I also did the 4 course tasting at Bero in Queen East. This is a good place to take a date. White linen cloths and for once no placemats or service plates to start. I added the cheese and foie gras. The portions are small but they're very rich and to be honest I could have done without either foie gras or cheese. We started off with cocktails and cheap $37 bottle of pinot grigio. I had the lamb and gnocchi. The gnocchi is quite nice. The other courses were a mish mash of things that don't look like they go together on paper but somehow they do. My dining mate had something that frankly looked like black dirt in hers but she enjoyed it profusely. We finished off with some digestifs and got a few amuse bouche - namely a 1cm globule of goat cheese and something else that escapes me. Matt Kantor does come by and certainly he has some regulars but we weren't one of them. Service was really good though except when I ordered a pinot grigio and the sommelier opened up a pinot noir. They don't have enough staff to do fine dining though. They took our coats but never gave it back and we had to wander to the back to retrieve them. The table cloth gradually became dirty as the evening wore on and proper service would at least try to scrape some of the crumbs off. Otherwise, it's worth trying at least once. Chefs course looks very long and involved. Budget at least two hours and a bit for dinner. $280 + tip.
post #954 of 960
not sure if i've recommended it before in here, probably have, but i was at Trattoria Giancarlo again last night. Please is always good.

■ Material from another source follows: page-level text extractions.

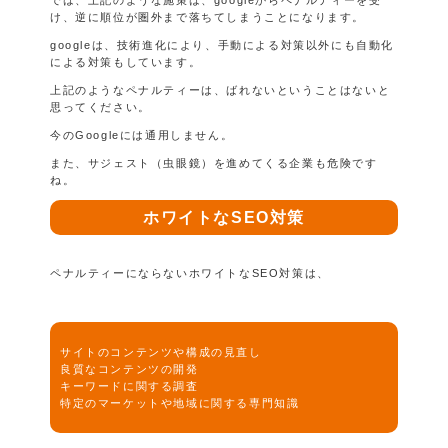
け、逆に順位が圏外まで落ちてしまうことになります。
googleは、技術進化により、手動による対策以外にも自動化
による対策もしています。
上記のようなペナルティーは、ばれないということはないと
思ってください。
今のGoogleには通用しません。
また、サジェスト（虫眼鏡）を進めてくる企業も危険です
ね。
ホワイトなSEO対策
ペナルティーにならないホワイトなSEO対策は、
サイトのコンテンツや構成の見直し
良質なコンテンツの開発
キーワードに関する調査
特定のマーケットや地域に関する専門知識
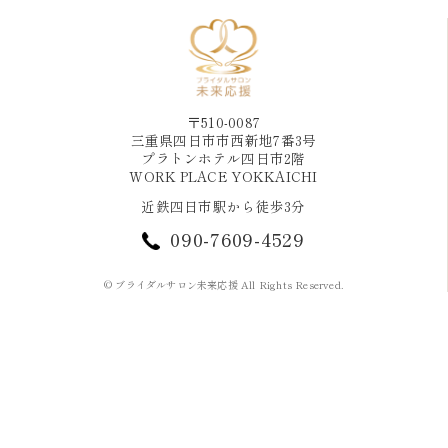
〒510-0087
三重県四日市市西新地7番3号
プラトンホテル四日市2階
WORK PLACE YOKKAICHI
近鉄四日市駅から徒歩3分
090-7609-4529
© ブライダルサロン未来応援 All Rights Reserved.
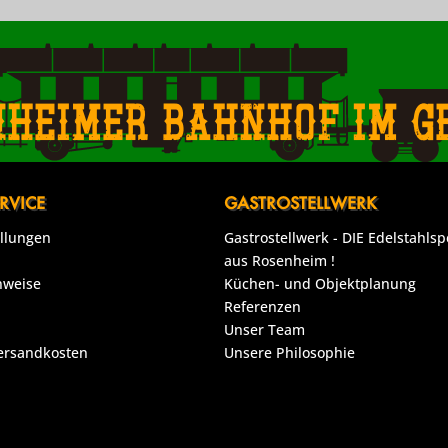
nheimer Bahnhof im g
RVICE
GASTROSTELLWERK
ellungen
Gastrostellwerk - DIE Edelstahlsp
aus Rosenheim !
nweise
Küchen- und Objektplanung
Referenzen
Unser Team
Versandkosten
Unsere Philosophie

i hate that they made Clinton one way out to College through...
post #955 of 960

Lucien

7 West Cafe

Estiatorio

 

 These is my list of personal favourites. 

post #956 of 960
Lucien is closed now. There is an Olde town oyster bar in its place. Rumour on the restaurant circuit they are just serving out their lease.

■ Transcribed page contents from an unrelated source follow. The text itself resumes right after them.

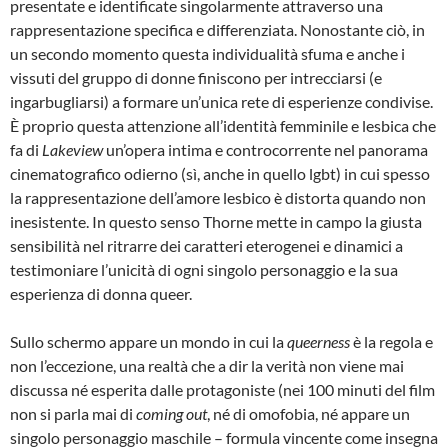
presentate e identificate singolarmente attraverso una
rappresentazione specifica e differenziata. Nonostante ciò, in
un secondo momento questa individualità sfuma e anche i
vissuti del gruppo di donne finiscono per intrecciarsi (e
ingarbugliarsi) a formare un’unica rete di esperienze condivise.
È proprio questa attenzione all’identità femminile e lesbica che
fa di
Lakeview
un’opera intima e controcorrente nel panorama
cinematografico odierno (sì, anche in quello lgbt) in cui spesso
la rappresentazione dell’amore lesbico è distorta quando non
inesistente. In questo senso Thorne mette in campo la giusta
sensibilità nel ritrarre dei caratteri eterogenei e dinamici a
testimoniare l’unicità di ogni singolo personaggio e la sua
esperienza di donna queer.
Sullo schermo appare un mondo in cui la
queerness
è la regola e
non l’eccezione, una realtà che a dir la verità non viene mai
discussa né esperita dalle protagoniste (nei 100 minuti del film
non si parla mai di
coming out
, né di omofobia, né appare un
singolo personaggio maschile – formula vincente come insegna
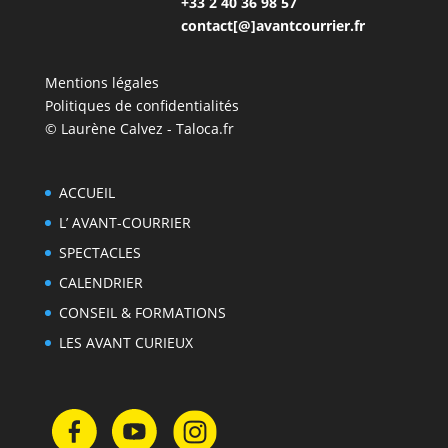
+33 2 40 36 98 57
contact[@]avantcourrier.fr
Mentions légales
Politiques de confidentialités
© Laurène Calvez - Taloca.fr
ACCUEIL
L’ AVANT-COURRIER
SPECTACLES
CALENDRIER
CONSEIL & FORMATIONS
LES AVANT CURIEUX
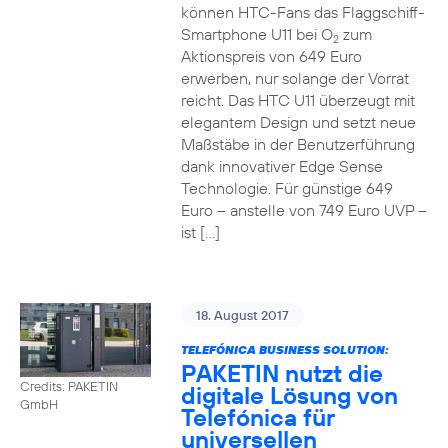
können HTC-Fans das Flaggschiff-
Smartphone U11 bei O
zum
2
Aktionspreis von 649 Euro
erwerben, nur solange der Vorrat
reicht. Das HTC U11 überzeugt mit
elegantem Design und setzt neue
Maßstäbe in der Benutzerführung
dank innovativer Edge Sense
Technologie. Für günstige 649
Euro – anstelle von 749 Euro UVP –
ist […]
18. August 2017
TELEFÓNICA BUSINESS SOLUTION:
PAKETIN nutzt die
Credits: PAKETIN
digitale Lösung von
GmbH
Telefónica für
universellen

Que supper club opened and closed in six weeks. I wonder how much money those owners sunk in that disaster.
post #957 of 960
anyone have recommendations for the best restaurant in the immediate vicinity of Pearson?
post #958 of 960
In truth, there aren't any.

There's a half decent Chinese restaurant hiding in a nearby Doubletree airport hotel - Grand Chinese Cuisine.

If you're willing to venture even a little farther, there are other options if Chinese is not your favourite.
post #959 of 960
it bothers me that there isnt anything good near the airport. we're going to have to do CHOP or The Keg...
post #960 of 960
Quote:
Originally Posted by bings View Post

it bothers me that there isnt anything good near the airport. we're going to have to do CHOP or The Keg...

A few years ago I went to a restaurant called Culinaria - it's staffed by students of a chef school. It's the usual white table cloth European style fare. Still close enough for you I hope.

The airport district is unfortunately better known for the high mileage strip clubs.